幕府は江戸初期には、奉公人の雇傭期間の短いことを原則とした。元和五年(一六一九)には、
一 人売買御制禁の上は、或は譜代、或は我子たりというとも、売り候あたい(値)ほど、売人・買人双方よりこれを出すべし。則ち売れ候者は取放ち、其身は覚悟に任ずべし。
一 長年季御停止の上は、自然これを猥(みだ)す輩(やから)は、其人の分限に応じて双方より過料を出すべし。
という制禁を布告した。家光の寛永一〇年(一六三三)には、
一 人売買、一円停止たり。もし猥す輩これあるに於ては、其軽重をわかち、或は死罪・籠舎(ろうしや)(牢に入れる)・過銭(罰金)たるべき事。
一、男女抱えおく年季、拾か年を限るべく、拾年を過ぐれば曲事(くせごと)(犯罪)たるべき事。

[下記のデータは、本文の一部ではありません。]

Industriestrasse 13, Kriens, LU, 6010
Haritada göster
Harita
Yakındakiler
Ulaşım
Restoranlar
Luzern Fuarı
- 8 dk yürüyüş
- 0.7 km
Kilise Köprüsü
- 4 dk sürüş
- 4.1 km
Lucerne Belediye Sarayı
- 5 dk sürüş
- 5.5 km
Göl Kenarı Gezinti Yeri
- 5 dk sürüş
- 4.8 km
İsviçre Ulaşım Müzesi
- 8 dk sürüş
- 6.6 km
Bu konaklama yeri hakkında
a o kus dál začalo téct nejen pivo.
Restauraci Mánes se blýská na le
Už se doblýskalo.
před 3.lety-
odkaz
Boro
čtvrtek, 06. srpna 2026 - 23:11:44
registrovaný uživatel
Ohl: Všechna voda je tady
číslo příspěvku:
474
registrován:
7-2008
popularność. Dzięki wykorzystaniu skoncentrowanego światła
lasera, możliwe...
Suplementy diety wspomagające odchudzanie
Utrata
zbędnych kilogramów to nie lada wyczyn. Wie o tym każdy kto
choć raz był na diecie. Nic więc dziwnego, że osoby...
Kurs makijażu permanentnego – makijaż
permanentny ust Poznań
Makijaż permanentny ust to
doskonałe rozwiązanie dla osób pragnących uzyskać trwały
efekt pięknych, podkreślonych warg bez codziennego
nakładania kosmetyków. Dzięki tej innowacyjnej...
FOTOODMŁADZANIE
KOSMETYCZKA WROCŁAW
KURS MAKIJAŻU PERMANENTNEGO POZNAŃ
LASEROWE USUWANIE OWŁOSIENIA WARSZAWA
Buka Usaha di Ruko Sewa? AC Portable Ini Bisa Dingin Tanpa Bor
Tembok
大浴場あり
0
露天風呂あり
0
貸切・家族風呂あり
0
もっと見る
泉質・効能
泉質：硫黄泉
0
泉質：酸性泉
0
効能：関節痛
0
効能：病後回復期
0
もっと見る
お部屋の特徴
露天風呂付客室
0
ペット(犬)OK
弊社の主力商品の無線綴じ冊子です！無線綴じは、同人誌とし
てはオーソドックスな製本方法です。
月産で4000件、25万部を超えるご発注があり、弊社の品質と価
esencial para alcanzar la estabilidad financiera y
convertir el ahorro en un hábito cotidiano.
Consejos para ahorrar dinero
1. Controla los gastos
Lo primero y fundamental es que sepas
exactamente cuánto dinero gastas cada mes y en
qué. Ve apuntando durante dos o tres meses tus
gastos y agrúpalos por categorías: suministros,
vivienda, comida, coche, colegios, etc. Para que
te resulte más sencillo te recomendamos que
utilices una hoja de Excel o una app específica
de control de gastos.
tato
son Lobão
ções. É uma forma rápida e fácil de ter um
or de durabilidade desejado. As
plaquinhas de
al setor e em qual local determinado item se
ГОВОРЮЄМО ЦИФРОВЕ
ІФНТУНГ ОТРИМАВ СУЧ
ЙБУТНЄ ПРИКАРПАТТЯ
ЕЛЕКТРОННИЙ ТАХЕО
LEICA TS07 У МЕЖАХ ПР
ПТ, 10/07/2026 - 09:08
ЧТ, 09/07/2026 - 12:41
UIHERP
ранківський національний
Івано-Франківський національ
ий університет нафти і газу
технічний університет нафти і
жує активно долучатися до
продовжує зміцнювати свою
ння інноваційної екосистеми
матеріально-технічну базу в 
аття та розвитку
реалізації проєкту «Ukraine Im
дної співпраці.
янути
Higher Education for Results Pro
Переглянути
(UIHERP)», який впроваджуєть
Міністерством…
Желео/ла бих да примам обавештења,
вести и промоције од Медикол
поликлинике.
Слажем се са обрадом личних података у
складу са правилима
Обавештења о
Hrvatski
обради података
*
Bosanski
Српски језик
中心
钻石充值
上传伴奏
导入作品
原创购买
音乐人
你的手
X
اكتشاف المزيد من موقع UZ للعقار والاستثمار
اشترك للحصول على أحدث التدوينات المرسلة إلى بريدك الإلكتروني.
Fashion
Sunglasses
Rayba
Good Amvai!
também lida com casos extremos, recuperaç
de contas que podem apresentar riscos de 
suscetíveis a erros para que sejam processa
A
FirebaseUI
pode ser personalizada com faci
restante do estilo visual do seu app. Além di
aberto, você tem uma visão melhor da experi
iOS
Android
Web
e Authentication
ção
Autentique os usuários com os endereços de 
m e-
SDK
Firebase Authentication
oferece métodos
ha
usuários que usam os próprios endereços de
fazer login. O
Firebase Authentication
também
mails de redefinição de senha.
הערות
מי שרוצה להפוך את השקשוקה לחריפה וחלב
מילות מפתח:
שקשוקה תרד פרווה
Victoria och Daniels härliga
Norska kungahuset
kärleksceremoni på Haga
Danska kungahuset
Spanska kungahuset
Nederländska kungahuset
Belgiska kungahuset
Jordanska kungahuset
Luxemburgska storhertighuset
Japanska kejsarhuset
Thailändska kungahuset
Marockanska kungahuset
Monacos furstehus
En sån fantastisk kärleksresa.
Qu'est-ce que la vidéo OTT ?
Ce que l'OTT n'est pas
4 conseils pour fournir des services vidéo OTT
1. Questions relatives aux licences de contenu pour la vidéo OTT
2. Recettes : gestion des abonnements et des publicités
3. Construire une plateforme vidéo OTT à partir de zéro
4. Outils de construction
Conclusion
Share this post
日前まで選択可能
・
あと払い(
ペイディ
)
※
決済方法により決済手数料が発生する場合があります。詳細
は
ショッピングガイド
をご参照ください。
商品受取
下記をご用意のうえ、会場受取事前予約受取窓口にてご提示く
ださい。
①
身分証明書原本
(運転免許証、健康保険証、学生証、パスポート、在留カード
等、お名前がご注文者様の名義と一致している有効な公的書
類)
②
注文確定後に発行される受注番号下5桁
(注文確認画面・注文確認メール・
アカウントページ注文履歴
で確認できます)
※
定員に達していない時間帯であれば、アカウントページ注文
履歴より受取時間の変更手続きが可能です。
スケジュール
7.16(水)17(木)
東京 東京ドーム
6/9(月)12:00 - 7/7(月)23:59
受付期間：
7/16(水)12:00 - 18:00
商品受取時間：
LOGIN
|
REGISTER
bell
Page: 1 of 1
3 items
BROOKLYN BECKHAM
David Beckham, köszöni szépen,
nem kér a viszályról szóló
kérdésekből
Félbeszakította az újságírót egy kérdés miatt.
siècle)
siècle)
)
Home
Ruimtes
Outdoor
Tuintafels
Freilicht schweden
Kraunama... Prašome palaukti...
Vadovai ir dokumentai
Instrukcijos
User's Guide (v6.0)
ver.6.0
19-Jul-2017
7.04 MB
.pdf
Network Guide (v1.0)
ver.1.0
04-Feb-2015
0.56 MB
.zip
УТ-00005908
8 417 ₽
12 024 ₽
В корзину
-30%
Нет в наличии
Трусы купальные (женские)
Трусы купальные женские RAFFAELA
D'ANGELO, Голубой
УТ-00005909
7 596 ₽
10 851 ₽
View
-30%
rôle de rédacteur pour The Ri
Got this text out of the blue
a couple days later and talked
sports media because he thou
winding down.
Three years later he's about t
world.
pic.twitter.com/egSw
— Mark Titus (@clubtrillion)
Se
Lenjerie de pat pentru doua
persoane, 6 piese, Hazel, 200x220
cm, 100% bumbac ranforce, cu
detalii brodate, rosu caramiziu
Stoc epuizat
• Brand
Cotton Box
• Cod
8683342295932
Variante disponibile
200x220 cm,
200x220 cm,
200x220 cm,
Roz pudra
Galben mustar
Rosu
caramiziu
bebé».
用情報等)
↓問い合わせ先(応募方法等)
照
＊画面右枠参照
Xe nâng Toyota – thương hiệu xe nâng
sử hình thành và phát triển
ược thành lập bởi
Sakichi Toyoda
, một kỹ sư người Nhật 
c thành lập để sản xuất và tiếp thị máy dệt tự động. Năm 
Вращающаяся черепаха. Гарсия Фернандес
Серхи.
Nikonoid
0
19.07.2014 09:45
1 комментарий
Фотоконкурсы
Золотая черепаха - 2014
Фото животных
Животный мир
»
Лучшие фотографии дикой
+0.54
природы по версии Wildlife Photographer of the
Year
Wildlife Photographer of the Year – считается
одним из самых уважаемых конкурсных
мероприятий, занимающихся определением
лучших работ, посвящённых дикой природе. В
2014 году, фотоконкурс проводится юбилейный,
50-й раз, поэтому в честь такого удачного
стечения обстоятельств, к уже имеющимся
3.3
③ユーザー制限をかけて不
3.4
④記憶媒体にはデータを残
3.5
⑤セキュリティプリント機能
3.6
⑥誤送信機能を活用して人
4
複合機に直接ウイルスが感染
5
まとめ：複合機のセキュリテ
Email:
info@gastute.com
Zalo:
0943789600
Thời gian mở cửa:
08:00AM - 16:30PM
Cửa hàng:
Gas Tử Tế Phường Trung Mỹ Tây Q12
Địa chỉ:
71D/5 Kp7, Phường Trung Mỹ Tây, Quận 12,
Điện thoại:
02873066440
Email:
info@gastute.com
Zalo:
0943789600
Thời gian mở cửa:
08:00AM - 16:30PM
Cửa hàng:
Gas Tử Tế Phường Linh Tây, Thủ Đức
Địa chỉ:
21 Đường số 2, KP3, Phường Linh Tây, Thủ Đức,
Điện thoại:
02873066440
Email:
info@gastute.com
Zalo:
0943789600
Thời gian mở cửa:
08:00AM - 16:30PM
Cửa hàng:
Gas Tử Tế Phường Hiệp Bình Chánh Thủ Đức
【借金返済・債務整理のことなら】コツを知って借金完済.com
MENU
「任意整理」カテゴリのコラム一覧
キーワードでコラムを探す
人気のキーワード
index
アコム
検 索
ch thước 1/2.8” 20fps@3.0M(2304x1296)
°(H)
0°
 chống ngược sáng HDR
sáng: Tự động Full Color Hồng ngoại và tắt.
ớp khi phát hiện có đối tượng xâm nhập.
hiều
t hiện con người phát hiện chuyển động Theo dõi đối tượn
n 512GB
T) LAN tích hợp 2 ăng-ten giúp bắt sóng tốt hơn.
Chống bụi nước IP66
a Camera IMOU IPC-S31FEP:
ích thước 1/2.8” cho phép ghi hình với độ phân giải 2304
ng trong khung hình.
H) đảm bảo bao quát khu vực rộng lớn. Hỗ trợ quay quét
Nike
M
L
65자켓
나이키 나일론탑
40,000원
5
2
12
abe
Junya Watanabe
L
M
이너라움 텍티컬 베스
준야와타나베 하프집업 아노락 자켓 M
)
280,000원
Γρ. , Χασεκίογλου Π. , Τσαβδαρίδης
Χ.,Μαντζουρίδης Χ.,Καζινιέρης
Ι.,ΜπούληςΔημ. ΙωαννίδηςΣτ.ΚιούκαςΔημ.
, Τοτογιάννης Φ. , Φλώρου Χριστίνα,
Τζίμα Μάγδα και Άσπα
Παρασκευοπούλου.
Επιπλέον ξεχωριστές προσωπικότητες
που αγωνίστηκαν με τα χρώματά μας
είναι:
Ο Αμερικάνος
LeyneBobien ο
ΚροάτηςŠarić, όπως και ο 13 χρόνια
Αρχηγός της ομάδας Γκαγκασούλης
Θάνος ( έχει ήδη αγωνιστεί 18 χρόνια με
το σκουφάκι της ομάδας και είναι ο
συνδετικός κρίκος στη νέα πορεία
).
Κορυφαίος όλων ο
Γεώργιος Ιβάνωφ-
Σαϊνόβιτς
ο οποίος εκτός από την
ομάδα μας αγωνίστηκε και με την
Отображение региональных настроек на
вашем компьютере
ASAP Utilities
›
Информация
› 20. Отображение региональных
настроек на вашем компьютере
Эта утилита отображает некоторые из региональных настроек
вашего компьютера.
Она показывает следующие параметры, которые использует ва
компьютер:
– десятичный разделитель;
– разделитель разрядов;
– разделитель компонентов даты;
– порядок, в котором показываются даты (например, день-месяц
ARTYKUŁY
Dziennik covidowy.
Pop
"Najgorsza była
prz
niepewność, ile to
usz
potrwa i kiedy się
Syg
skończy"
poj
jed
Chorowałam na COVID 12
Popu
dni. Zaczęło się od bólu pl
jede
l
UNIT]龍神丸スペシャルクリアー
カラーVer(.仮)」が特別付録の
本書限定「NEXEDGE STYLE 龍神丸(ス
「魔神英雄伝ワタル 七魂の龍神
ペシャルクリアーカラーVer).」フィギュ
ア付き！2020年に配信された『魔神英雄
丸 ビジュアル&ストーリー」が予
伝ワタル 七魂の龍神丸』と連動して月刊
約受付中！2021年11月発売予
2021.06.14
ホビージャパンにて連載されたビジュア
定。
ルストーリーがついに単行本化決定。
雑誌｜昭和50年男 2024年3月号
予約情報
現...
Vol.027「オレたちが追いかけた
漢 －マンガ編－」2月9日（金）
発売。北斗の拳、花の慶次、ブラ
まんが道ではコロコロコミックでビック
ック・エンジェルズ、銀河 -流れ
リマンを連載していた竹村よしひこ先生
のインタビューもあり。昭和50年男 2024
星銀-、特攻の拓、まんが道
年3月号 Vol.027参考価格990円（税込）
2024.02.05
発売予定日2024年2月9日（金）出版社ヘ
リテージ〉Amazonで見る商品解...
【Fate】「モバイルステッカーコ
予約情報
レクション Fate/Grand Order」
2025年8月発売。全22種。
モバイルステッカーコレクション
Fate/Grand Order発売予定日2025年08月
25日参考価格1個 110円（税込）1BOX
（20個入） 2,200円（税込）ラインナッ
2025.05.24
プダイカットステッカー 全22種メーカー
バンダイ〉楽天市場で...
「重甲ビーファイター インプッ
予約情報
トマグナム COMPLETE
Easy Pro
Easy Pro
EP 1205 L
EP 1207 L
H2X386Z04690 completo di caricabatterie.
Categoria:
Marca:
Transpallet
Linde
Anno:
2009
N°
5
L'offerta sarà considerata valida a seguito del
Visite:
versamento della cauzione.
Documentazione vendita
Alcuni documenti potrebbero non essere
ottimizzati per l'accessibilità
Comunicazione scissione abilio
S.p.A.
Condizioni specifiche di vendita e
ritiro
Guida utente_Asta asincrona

という布告が発令され、人身売買の禁止、年季奉公も長年季を禁じられ、一〇か年が幕府の定法となった。ところが、延宝三年(一六七五)に至って、諸国洪水で諸民の困窮を救うためという理由で、譜代奉公と長年季奉公が臨時的に許可された。更に元禄一一年(一六九八)には、一〇か年に定められ年季制限を撤廃し、譜代に召し使うことも相対(あいたい)(談合)次第たるべしということになった。これは、漫性的な飢饉で困窮した貧農を救うために、譜代関係を復活させて、彼らを地主の庇護(ひご)の下において、土地から離れるのを抑止しようとする意図であった。しかし、せっかくの幕府の方針も、譜代下人が次第に自立して、小百姓となることにより、この制度も時代の下るに従って解消し、次の質奉公人がこれに代るようになった。